_Recorded information_.
+ + + + + + +
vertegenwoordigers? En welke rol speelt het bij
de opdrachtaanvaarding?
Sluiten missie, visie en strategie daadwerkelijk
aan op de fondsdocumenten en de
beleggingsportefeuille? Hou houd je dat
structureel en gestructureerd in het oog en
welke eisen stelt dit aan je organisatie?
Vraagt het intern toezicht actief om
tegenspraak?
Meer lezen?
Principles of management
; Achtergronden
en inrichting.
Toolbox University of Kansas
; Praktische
+ + + + + + +
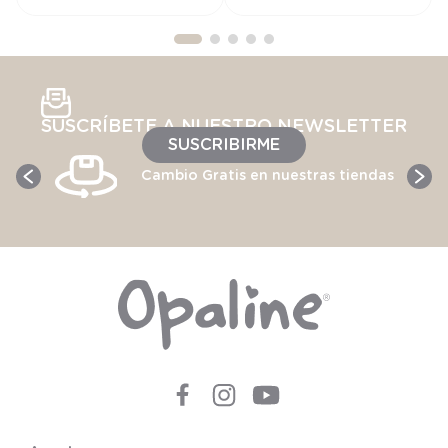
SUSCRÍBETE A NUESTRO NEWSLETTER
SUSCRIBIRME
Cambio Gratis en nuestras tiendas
+ + + + + + +
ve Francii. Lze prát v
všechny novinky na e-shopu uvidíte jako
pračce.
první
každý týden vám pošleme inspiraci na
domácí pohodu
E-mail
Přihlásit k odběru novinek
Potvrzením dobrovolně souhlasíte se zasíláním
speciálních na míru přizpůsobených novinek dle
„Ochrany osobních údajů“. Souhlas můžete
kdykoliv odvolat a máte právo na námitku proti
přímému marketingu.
+ + + + + + +
_Task requirements_. Reply with one number, the count of lines in the preceding listing that hold the string "novinek".

_Output of the task_. 2